Fact Check

Obama Sold Vote Processing Rights to SCYTL?

Has President Obama sold the tabulating of votes in U.S. national elections to a Spanish company run by a donor to his campaign?

Published April 11, 2012

 (Joseph Sohm / Shutterstock.com)
Image Via Joseph Sohm / Shutterstock.com
Claim:
President Obama has sold the tabulating of votes in U.S. national elections to Scytl, a Spanish company run by a donor to his campaign.

Scytl is a provider of online voting solutions based in Barcelona, Spain. In January 2012, Scytl expanded its reach in that market through the acquisition of SOE Software, a provider of e-Government software solutions.

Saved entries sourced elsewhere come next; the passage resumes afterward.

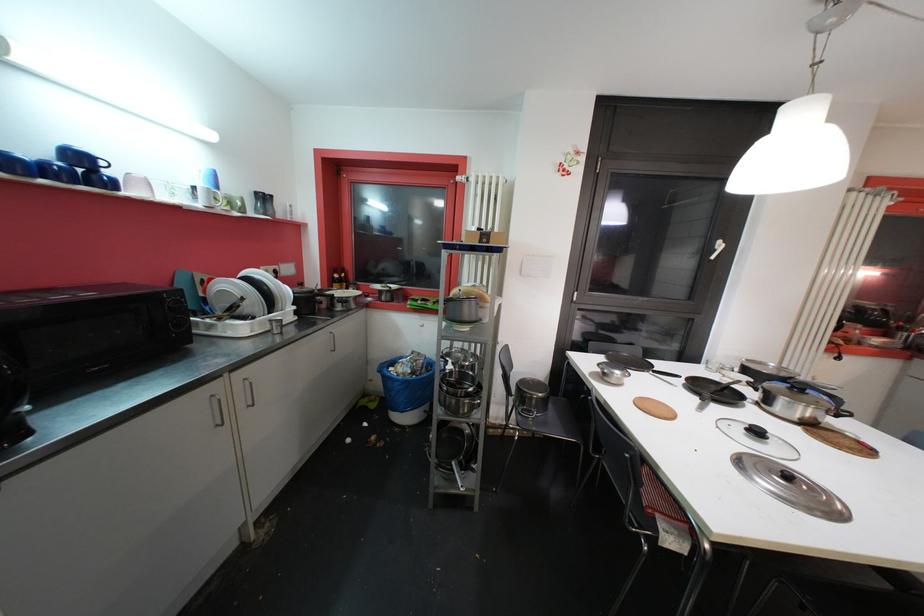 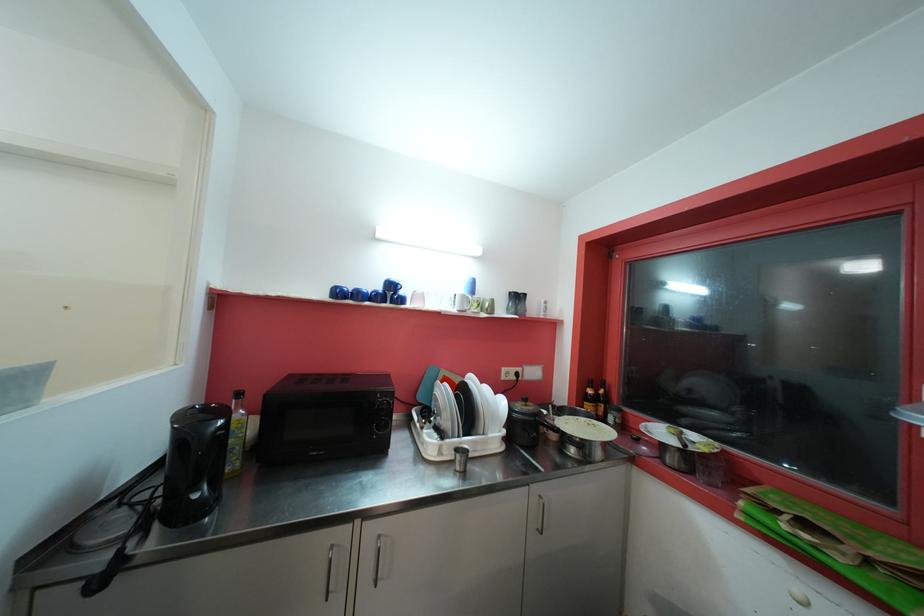 The point at (x=86, y=161) is marked in the first image. Where is the corresponding point in the second image?

(396, 288) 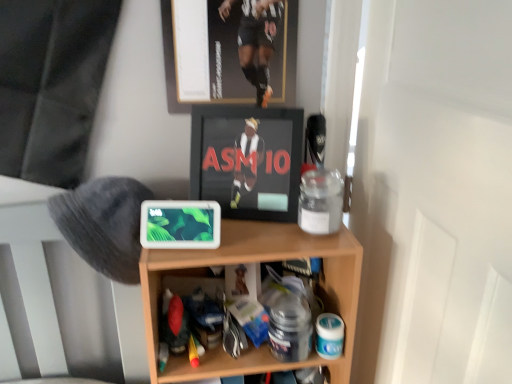 Question: Does wooden shelf at center have a lesser height compared to black glossy frame at center?

Choices:
 (A) yes
 (B) no

Answer: (B)

Question: Is wooden shelf at center looking in the opposite direction of black glossy frame at center?

Choices:
 (A) yes
 (B) no

Answer: (B)

Question: Considering the relative sizes of wooden shelf at center and black glossy frame at center in the image provided, is wooden shelf at center bigger than black glossy frame at center?

Choices:
 (A) yes
 (B) no

Answer: (A)

Question: Could you tell me if wooden shelf at center is facing black glossy frame at center?

Choices:
 (A) yes
 (B) no

Answer: (B)

Question: Is wooden shelf at center not within black glossy frame at center?

Choices:
 (A) no
 (B) yes

Answer: (B)

Question: Considering their positions, is black glossy frame at center located in front of or behind gray fuzzy hat at left?

Choices:
 (A) behind
 (B) front

Answer: (A)

Question: Is black glossy frame at center to the left or to the right of gray fuzzy hat at left in the image?

Choices:
 (A) left
 (B) right

Answer: (B)

Question: From a real-world perspective, is black glossy frame at center physically located above or below gray fuzzy hat at left?

Choices:
 (A) above
 (B) below

Answer: (A)

Question: Is black glossy frame at center taller or shorter than gray fuzzy hat at left?

Choices:
 (A) short
 (B) tall

Answer: (A)

Question: From a real-world perspective, is gray fuzzy hat at left positioned above or below metallic gold picture frame at upper center?

Choices:
 (A) below
 (B) above

Answer: (A)

Question: Looking at the image, does gray fuzzy hat at left seem bigger or smaller compared to metallic gold picture frame at upper center?

Choices:
 (A) small
 (B) big

Answer: (B)

Question: From the image's perspective, is gray fuzzy hat at left positioned above or below metallic gold picture frame at upper center?

Choices:
 (A) below
 (B) above

Answer: (A)

Question: In the image, is gray fuzzy hat at left positioned in front of or behind metallic gold picture frame at upper center?

Choices:
 (A) front
 (B) behind

Answer: (A)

[Collected via e-mail, April 2012]

The Obama administration has sold the processing rights of our votes in the general election to a company from Spain (SCYTL) It will no longer be possible to track and verify our votes. The CEO of the company donated the maximum amount to Obamas' 2008 campaign.

[Collected via e-mail, September 2012]

“GEORGE SOROS, BARACK OBAMA'S NUMBER ONE SUPPORTER AND SOURCE OF THE PRESIDENT'S LARGEST CORPORATE DONATIONS, WILL CONTROL YOUR VOTES IN THE UP COMING PRESIDENTIAL ELECTION — Follow the bouncing ball on the criminal corruption ruse of your USA votes.

1.) The Obama Government has outsourced the counting of votes for the 2012 election. But since WHEN does the nation need to outsource a task as uncomplicated and straightforward as vote-counting?

2.) Obama outsourced the counting to a Tampa Florida company, named SOE, that had previously been used to administer the vote counting process for over 500 American jurisdictions.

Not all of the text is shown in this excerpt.